Generate webpages directly from database or cache? - optimization

[I'm not asking about the architecture of SO, but it would be helpful to the question.]
On SO, when a user clicks on his/her name and clicks on "responses" they see other users responses to comment threads, questions, and answers in which they have participated. I've had the sneaking suspicion that I've missed certain responses out there, which made me wonder: if you had to build that thing, would you pull everything dynamically from the database every time a user requested it? Or would you modify it when there is new related activity in the application? Or would you build it in a nightly daemon process?
I imagine that the real answer is that it's dynamically constructed every time, but that the tables are denormalized in such a way so as to make the thing less time-consuming. How would you build it?
I'm asking about any platform, of course, not only on .Net.

I would pull it dynamically from the database every time. I think this gives you the best result from a user experience and then I would apply the principal that premature optimization is evil. Later if there were performance issues I would look into caching.
I think doing it as a daemon/push process would actually result in more overall work being done. That is the updates would happen more frequently than the users are requesting the info.

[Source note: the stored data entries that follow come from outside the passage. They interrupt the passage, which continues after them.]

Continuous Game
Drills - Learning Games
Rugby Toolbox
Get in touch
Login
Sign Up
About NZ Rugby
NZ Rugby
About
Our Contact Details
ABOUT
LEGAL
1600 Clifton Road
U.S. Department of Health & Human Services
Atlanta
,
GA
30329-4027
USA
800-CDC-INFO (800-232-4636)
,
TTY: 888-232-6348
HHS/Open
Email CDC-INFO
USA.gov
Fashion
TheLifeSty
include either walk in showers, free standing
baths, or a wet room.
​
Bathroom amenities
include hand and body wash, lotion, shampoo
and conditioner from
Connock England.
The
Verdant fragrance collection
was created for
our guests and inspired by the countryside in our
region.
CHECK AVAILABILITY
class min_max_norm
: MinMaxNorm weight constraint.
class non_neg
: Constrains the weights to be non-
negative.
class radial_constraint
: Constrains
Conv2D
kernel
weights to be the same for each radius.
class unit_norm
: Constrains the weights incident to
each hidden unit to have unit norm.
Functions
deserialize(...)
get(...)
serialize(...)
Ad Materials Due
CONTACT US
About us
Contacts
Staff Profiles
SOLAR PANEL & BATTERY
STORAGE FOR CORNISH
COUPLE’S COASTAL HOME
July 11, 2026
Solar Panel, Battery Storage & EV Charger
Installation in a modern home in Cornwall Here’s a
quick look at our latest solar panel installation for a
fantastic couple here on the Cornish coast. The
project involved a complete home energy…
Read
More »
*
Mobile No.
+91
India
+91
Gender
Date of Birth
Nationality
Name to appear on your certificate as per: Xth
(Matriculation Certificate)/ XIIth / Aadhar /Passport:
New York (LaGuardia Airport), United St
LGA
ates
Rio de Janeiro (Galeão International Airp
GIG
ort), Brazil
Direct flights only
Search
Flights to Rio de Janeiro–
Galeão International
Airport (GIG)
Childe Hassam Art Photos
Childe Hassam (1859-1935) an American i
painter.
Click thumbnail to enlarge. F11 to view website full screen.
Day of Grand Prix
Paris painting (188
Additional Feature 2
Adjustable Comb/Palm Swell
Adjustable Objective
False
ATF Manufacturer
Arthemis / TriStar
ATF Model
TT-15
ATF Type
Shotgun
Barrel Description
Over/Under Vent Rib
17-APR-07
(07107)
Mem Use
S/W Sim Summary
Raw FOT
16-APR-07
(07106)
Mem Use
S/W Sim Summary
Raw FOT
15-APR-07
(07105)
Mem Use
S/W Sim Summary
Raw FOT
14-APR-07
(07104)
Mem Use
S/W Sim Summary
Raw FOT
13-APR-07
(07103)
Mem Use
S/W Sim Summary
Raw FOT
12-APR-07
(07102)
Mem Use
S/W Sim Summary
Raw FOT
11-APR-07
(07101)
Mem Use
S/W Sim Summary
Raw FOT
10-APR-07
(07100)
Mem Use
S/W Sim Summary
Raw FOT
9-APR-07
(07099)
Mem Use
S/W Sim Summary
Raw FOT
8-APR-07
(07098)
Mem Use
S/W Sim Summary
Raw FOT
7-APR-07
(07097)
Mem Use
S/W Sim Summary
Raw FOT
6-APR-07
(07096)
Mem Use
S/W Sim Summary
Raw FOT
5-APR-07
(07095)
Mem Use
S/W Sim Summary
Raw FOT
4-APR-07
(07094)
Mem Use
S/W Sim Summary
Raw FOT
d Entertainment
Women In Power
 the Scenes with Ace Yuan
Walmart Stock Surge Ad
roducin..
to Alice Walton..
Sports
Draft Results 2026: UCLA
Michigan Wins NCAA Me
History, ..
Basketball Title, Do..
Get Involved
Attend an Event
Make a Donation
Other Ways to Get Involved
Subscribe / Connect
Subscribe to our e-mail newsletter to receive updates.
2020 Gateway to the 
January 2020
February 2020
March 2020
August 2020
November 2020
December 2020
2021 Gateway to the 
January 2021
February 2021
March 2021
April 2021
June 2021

Obviously, when an answer or comment is posted, you'll want to identify the user that should be informed in their responses tab. Then just add a row to a responses table containing the response text, timestamp, and the user to which it belongs. That way you can dynamically generate the tab with a simple
select * from responses where user=<userid> order by time desc limit 30
or something like that.
p.s. Extra credit to anyone that can write a query that will remove old responses - assume that each person should have the last 30 responses in their responses tab.

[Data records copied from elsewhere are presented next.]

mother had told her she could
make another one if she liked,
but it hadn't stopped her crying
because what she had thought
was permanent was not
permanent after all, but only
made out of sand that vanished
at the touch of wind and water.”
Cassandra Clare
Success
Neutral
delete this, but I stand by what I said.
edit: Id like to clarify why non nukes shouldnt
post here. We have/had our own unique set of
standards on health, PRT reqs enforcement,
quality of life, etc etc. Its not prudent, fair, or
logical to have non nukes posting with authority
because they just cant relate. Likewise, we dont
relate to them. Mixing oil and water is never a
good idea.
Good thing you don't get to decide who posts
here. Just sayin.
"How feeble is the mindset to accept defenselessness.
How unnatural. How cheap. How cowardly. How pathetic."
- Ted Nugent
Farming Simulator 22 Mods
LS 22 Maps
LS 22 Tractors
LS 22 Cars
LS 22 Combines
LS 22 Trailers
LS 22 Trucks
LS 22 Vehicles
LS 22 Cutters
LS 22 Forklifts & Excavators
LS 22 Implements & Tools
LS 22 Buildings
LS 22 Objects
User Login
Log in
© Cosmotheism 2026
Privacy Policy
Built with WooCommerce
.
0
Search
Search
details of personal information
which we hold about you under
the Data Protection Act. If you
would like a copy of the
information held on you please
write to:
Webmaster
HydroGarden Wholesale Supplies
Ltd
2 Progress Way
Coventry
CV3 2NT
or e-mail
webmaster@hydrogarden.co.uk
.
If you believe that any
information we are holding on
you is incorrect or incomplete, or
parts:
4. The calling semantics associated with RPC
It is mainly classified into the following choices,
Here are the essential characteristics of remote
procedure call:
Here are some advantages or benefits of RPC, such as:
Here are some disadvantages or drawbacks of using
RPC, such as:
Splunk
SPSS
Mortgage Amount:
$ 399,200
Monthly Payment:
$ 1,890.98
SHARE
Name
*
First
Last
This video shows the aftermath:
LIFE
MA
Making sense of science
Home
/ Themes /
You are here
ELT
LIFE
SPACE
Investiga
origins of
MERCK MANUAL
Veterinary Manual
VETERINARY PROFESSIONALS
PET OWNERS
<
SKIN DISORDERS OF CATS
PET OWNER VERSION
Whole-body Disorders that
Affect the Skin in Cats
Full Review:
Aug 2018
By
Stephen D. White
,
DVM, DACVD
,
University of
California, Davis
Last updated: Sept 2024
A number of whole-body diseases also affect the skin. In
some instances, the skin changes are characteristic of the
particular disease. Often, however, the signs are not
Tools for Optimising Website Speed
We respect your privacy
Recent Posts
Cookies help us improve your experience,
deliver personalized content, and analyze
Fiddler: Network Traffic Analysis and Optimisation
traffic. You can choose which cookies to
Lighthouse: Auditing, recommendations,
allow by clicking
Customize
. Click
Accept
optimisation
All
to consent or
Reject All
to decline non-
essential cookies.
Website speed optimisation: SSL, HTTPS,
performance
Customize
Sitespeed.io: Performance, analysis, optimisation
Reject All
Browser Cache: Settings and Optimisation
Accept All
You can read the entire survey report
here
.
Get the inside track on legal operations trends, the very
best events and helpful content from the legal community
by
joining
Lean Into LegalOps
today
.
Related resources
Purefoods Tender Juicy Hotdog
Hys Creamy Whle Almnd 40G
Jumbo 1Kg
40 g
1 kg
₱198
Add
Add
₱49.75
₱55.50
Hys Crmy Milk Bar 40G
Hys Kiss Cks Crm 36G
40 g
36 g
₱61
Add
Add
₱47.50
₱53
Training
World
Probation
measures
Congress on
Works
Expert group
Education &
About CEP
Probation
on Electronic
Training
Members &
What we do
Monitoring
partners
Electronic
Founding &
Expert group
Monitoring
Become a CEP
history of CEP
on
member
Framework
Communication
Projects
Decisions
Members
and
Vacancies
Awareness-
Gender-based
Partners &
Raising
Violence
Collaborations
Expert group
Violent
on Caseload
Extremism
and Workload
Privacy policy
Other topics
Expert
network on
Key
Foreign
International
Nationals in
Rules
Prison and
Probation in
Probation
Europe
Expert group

I expect that userid would be a natural option for the clustered index. If you have an "Active" boolean field then you don't need to worry much about locks; the table could be write-only except to update the (unindexed) Active column. I bet it already works that way, since it appears that everything is recoverable.
Don't need no stinking extra-credit response remover.

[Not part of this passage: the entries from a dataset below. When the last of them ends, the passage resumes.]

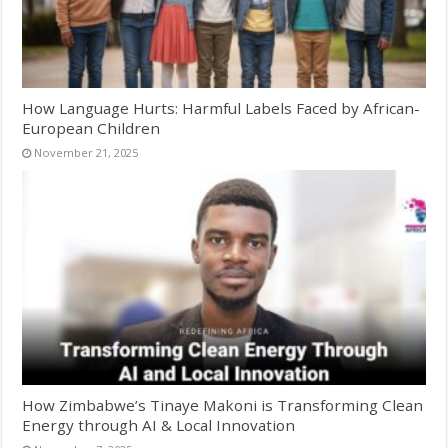
How Language Hurts: Harmful Labels Faced by African-
European Children
November 21, 2025
How Zimbabwe’s Tinaye Makoni is Transforming Clean
Energy through AI & Local Innovation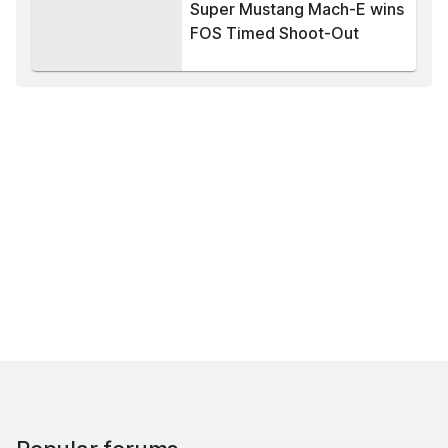
Super Mustang Mach-E wins
FOS Timed Shoot-Out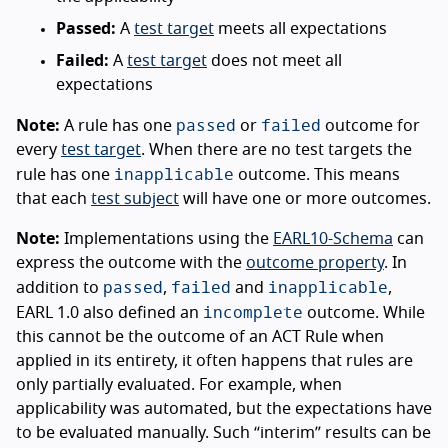
Passed:
A
test target
meets all expectations
Failed:
A
test target
does not meet all
expectations
passed
failed
Note:
A rule has one
or
outcome for
every
test target
. When there are no test targets the
inapplicable
rule has one
outcome. This means
that each
test subject
will have one or more outcomes.
Note:
Implementations using the
EARL10-Schema
can
express the outcome with the
outcome property
. In
passed
failed
inapplicable
addition to
,
and
,
incomplete
EARL 1.0 also defined an
outcome. While
this cannot be the outcome of an ACT Rule when
applied in its entirety, it often happens that rules are
only partially evaluated. For example, when
applicability was automated, but the expectations have
to be evaluated manually. Such “interim” results can be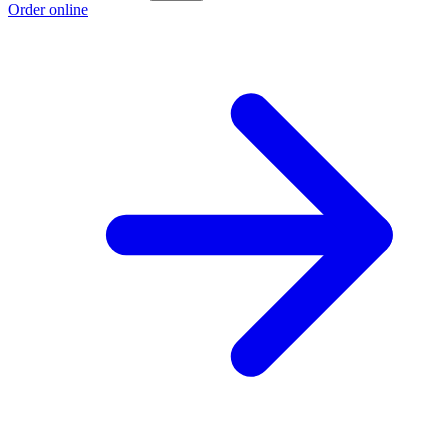
Order online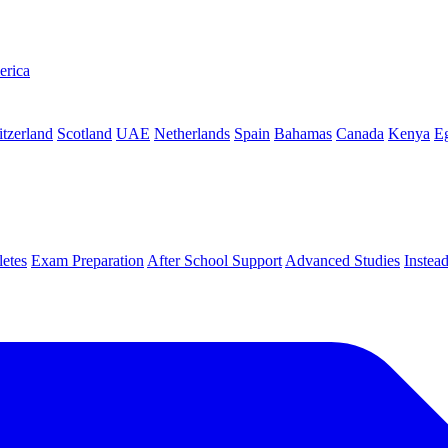
erica
tzerland
Scotland
UAE
Netherlands
Spain
Bahamas
Canada
Kenya
E
letes
Exam Preparation
After School Support
Advanced Studies
Instea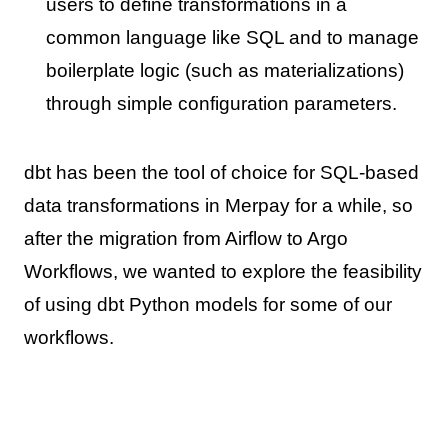
users to define transformations in a
common language like SQL and to manage
boilerplate logic (such as materializations)
through simple configuration parameters.
dbt has been the tool of choice for SQL-based
data transformations in Merpay for a while, so
after the migration from Airflow to Argo
Workflows, we wanted to explore the feasibility
of using dbt Python models for some of our
workflows.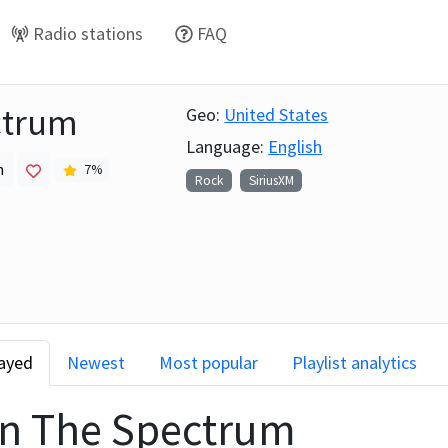
Radio stations
FAQ
ctrum
Geo:
United States
Language:
English
h
7
%
Rock
SiriusXM
layed
Newest
Most popular
Playlist analytics
on
The Spectrum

I would assume this is denormalized in the database. The Comment table probably has both and answer_id and an answer_uid so the SQL to find comments on you answers just run against the comment table. The same setup would work on the Answer table. Each answer has a question_id and a question_uid.
Having said that, these are probably the same table and you have response_to_id and response_to_uid and that makes lots of code simpler and makes the "recent" tab a single select as well. In fact the difference between the two selects is one uses the uid and one uses the response_to_uid.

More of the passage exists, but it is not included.